Not too long ago we were warned of the perils of eating a high fat diet and the low fat craze was born. But we’ve come a long way since then and now it would seem that fat is our friend, dietary fat that is.

So how do we break through the clutter of information out there and learn what constitutes healthy, friendly fat? The kind of fat our bodies actually like and respond to in a favorable way. First off, let’s start at the source. And by source, I literally mean where the fat comes from.

The most common sources of fat come from either animal or plant sources. Animal fat being the more obvious fat, such as fat from meat and butter, but also things like cheese and eggs are animal-based fat sources. While plant-based fats are those such as olive oil, nuts, seeds and vegetables such as avocado. Much like our discussion of carbs last week, not all fats are created equal. And while dietary fat has become more friend, than foe, there are some good rules of thumb to follow when it comes to incorporating a healthy amount of dietary fat into your meals.

  1. Just because you’re fat does not mean you should avoid fat.

Ok, I know this one sounds a little blunt, but let’s be honest, when we carry a little extra weight we start to think fat is the problem. But in reality, if we take a closer look at our diet, fat is probably the least of our worries. Actually, fat, when consumed intelligently, can be a great tool for weight loss, but we’ll get to that in a bit. Most likely low nutrient, high sugar carbs are the biggest culprit for weight gain and usually indicates a lack of an appropriately balanced diet. The introduction of more healthy fats and less empty carbs will actually do a lot more for your waist than any amount of exercise. You can’t out exercise a bad diet. Start incorporating some healthy fats instead of loading up on empty carbs and see what difference it can make for you.


2. Fats actually help with nutrient absorption.

This is particularly true with green leafy vegetables. Don’t be afraid to put a little olive oil or butter on your broccoli next time you eat it. That little bit of oil or butter actually helps you better absorb the available nutrients in the broccoli and, on top of that, makes your meal that much more enjoyable! Rule of thumb, try to pair your fats with protein and vegetables and reduce them when eating carbs. The combination of fats and carbs can actually cause your body to store excess fat.


3. The animal fats you think are bad, probably are.
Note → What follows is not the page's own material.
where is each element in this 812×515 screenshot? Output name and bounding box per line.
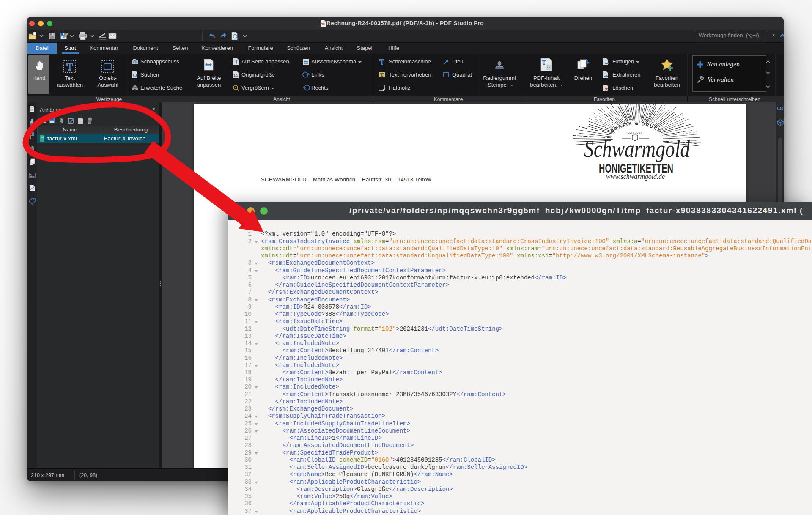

Sorry to be a buzzkill here, but the fats you think are delicious, but know deep down can’t be good for you, probably aren’t šŸ˜¦ you know the ones I am talking about. Your bacon, foie gras, sausage, etc. the worst kinds of fats tend to be the ones that are overly processed and/or come from unnatural sources (think trans fats, a term I’m sure you’ve heard, but don’t really understand). Ā To put it simply, trans fats are not fats in their natural state. The fat has been transformed in a lab to be a different source, a foreign source, that your body simply does not know how to handle. And what should you do when your body can’t handle something? Avoid it like the plague! Well maybe nothing that drastic, but hopefully you get my gist. Some things we intuitively know. Don’t be afraid to follow your intuition when it comes to dietary fat.


4. You CAN eat too much healthy fat.

Yes, sorry to be the bearer of bad news again, but there is such a thing as too much of a good thing. When we learn that fat can be healthy and that we should be consuming more of it, we often let that become an excuse to overindulge in these so-called healthy fats. You know what I’m talking about here. The belief that you can eat as many almonds as you want because they are healthy or you can eat as much peanut butter as you want because peanuts are healthy. And while these are partially true statements, the main thing to remember is this, calories are calories. And fat tends to be calorie dense, so a little bit goes a long way.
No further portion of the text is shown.